EXERCISE: Gather all lines from the material that contain "Валентина".

= = = = =

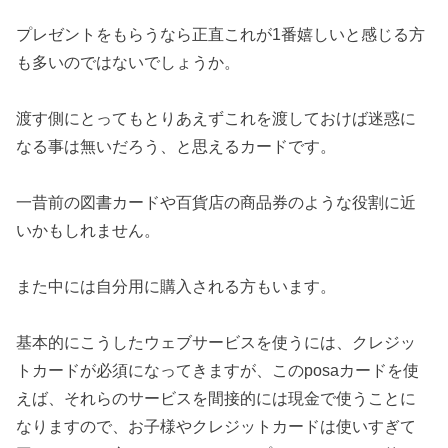
プレゼントをもらうなら正直これが1番嬉しいと感じる方
も多いのではないでしょうか。
渡す側にとってもとりあえずこれを渡しておけば迷惑に
なる事は無いだろう、と思えるカードです。
一昔前の図書カードや百貨店の商品券のような役割に近
いかもしれません。
また中には自分用に購入される方もいます。
基本的にこうしたウェブサービスを使うには、クレジッ
トカードが必須になってきますが、このposaカードを使
えば、それらのサービスを間接的には現金で使うことに
なりますので、お子様やクレジットカードは使いすぎて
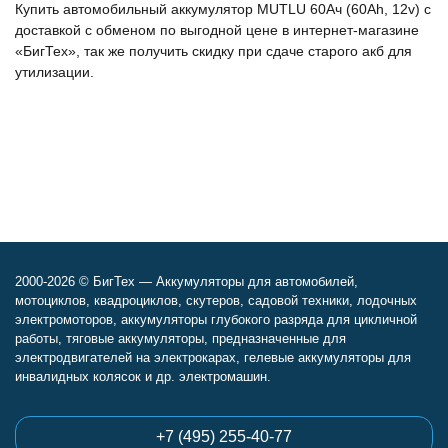
Купить автомобильный аккумулятор MUTLU 60Ач (60Ah, 12v) с
доставкой с обменом по выгодной цене в интернет-магазине
«БигТех», так же получить скидку при сдаче старого акб для
утилизации.
2000-2026 © БигТех — Аккумуляторы для автомобилей,
мотоциклов, квадроциклов, скутеров, садовой техники, лодочных
электромоторов, аккумуляторы глубокого разряда для цикличной
работы, тяговые аккумуляторы, предназначенные для
электродвигателей на электрокарах, гелевые аккумуляторы для
инвалидных колясок и др. электромашин.
+7 (495) 255-40-77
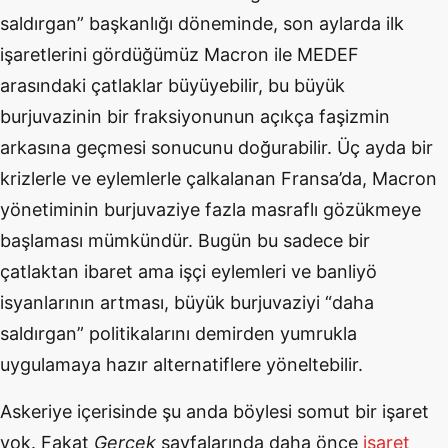
saldırgan” başkanlığı döneminde, son aylarda ilk
işaretlerini gördüğümüz Macron ile MEDEF
arasındaki çatlaklar büyüyebilir, bu büyük
burjuvazinin bir fraksiyonunun açıkça faşizmin
arkasına geçmesi sonucunu doğurabilir. Üç ayda bir
krizlerle ve eylemlerle çalkalanan Fransa’da, Macron
yönetiminin burjuvaziye fazla masraflı gözükmeye
başlaması mümkündür. Bugün bu sadece bir
çatlaktan ibaret ama işçi eylemleri ve banliyö
isyanlarının artması, büyük burjuvaziyi “daha
saldırgan” politikalarını demirden yumrukla
uygulamaya hazır alternatiflere yöneltebilir.
Askeriye içerisinde şu anda böylesi somut bir işaret
yok. Fakat
Gerçek
sayfalarında daha önce
işaret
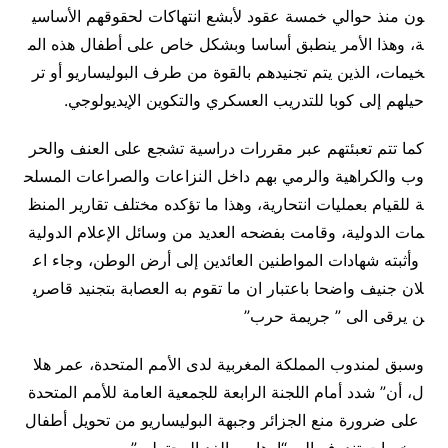
منذ حوالي خمسة عقود لأبشع انتهاكات لحقوقهم الأساسي
وهذا الأمر ينطبق أساسا وبشكل خاص على أطفال هذه الم
ات، الذين يتم تجنيدهم بالقوة من طرف البوليساريو أو تر
هم إلى كوبا للتدريب العسكري والتكوين الإيديولوجي.
 تتم تعبئتهم عبر مقررات دراسية تشجع على العنف والحر
والكراهية والرمي بهم داخل النزاعات والصراعات المسلح
لقيام بعمليات انتحارية، وهذا ما تؤكده مختلف تقارير المنظ
 الدولية، وقامت بفضحه العديد من وسائل الإعلام الدولية
بته شهادات المواطنين العائدين إلى أرض الوطن، وجاء اع
 جنيف واضحا باعتبار ان ما تقوم به العصابة بتجنيد قاصري
يرقى الى ” جريمة حرب”
ق لمندوب المملكة المغربية لدى الأمم المتحدة، عمر هلا
أن” شدد أمام اللجنة الرابعة للجمعية العامة للأمم المتحدة
 ضرورة منع الجزائر وجبهة البوليساريو من تحويل أطفال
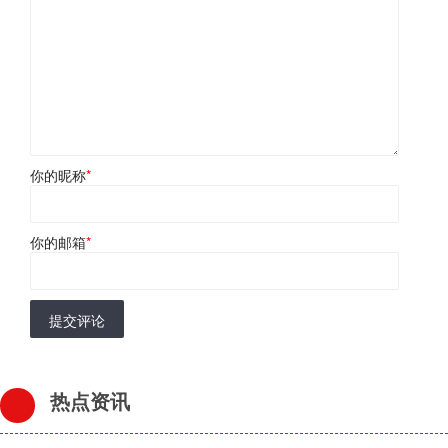
你的昵称
*
你的邮箱
*
提交评论
热点资讯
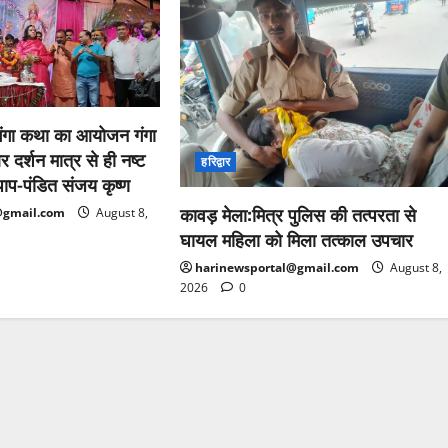
 गंगा कथा का आयोजन गंगा
र्शन मात्र से ही नष्ट
हरिद्वार
 पाप-पंडित संजय कृष्ण
कावड़ मेला:मित्र पुलिस की तत्परता से
@gmail.com
August 8,
घायल महिला को मिला तत्काल उपचार
harinewsportal@gmail.com
August 8,
2026
0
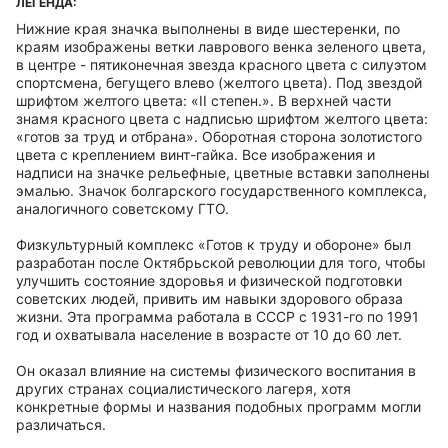
ЛЕГЕНДА:
Нижние края значка выполнены в виде шестеренки, по
краям изображены ветки лаврового венка зеленого цвета,
в центре - пятиконечная звезда красного цвета с силуэтом
спортсмена, бегущего влево (желтого цвета). Под звездой
шрифтом желтого цвета: «II степен.». В верхней части
знамя красного цвета с надписью шрифтом желтого цвета:
«готов за труд и отбрана». Оборотная сторона золотистого
цвета с креплением винт-гайка. Все изображения и
надписи на значке рельефные, цветные вставки заполнены
эмалью. Значок болгарского государственного комплекса,
аналогичного советскому ГТО.
Физкультурный комплекс «Готов к труду и обороне» был
разработан после Октябрьской революции для того, чтобы
улучшить состояние здоровья и физической подготовки
советских людей, привить им навыки здорового образа
жизни. Эта программа работала в СССР с 1931-го по 1991
год и охватывала население в возрасте от 10 до 60 лет.
Он оказал влияние на системы физического воспитания в
других странах социалистического лагеря, хотя
конкретные формы и названия подобных программ могли
различаться.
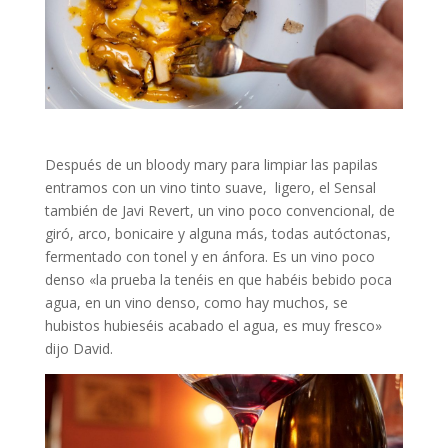
Después de un bloody mary para limpiar las papilas
entramos con un vino tinto suave, ligero, el Sensal
también de Javi Revert, un vino poco convencional, de
giró, arco, bonicaire y alguna más, todas autóctonas,
fermentado con tonel y en ánfora. Es un vino poco
denso «la prueba la tenéis en que habéis bebido poca
agua, en un vino denso, como hay muchos, se
hubistos hubieséis acabado el agua, es muy fresco»
dijo David.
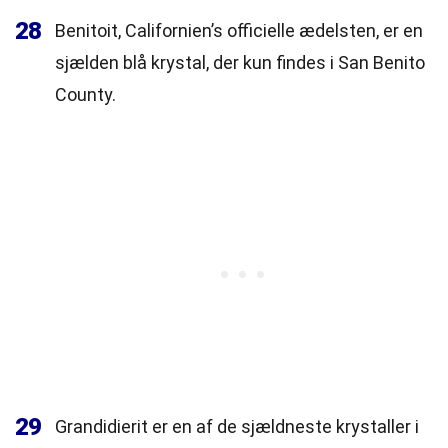
28
Benitoit, Californien’s officielle ædelsten, er en
sjælden blå krystal, der kun findes i San Benito
County.
29
Grandidierit er en af de sjældneste krystaller i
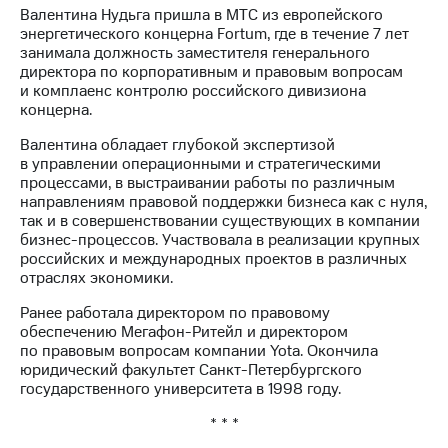
Раскрытие
Валентина Нудьга пришла в МТС из европейского
информации
энергетического концерна Fortum, где в течение 7 лет
Информация
занимала должность заместителя генерального
акционерам
директора по корпоративным и правовым вопросам
Документы
и комплаенс контролю российского дивизиона
ПАО
концерна.
"МТС"
Собрания
Валентина обладает глубокой экспертизой
акционеров
в управлении операционными и стратегическими
Личный
процессами, в выстраивании работы по различным
кабинет
направлениям правовой поддержки бизнеса как с нуля,
акционера
так и в совершенствовании существующих в компании
Акционерный
бизнес-процессов. Участвовала в реализации крупных
капитал
российских и международных проектов в различных
Контроль
отраслях экономики.
и
аудит
Ранее работала директором по правовому
Рынок
обеспечению Мегафон-Ритейл и директором
акций
по правовым вопросам компании Yota. Окончила
юридический факультет Санкт-Петербургского
Описание
государственного университета в 1998 году.
Программа
приобретения
* * *
Порядок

= = = = =

TASK ANSWER:
Валентина Нудьга пришла в МТС из европейского
Валентина обладает глубокой экспертизой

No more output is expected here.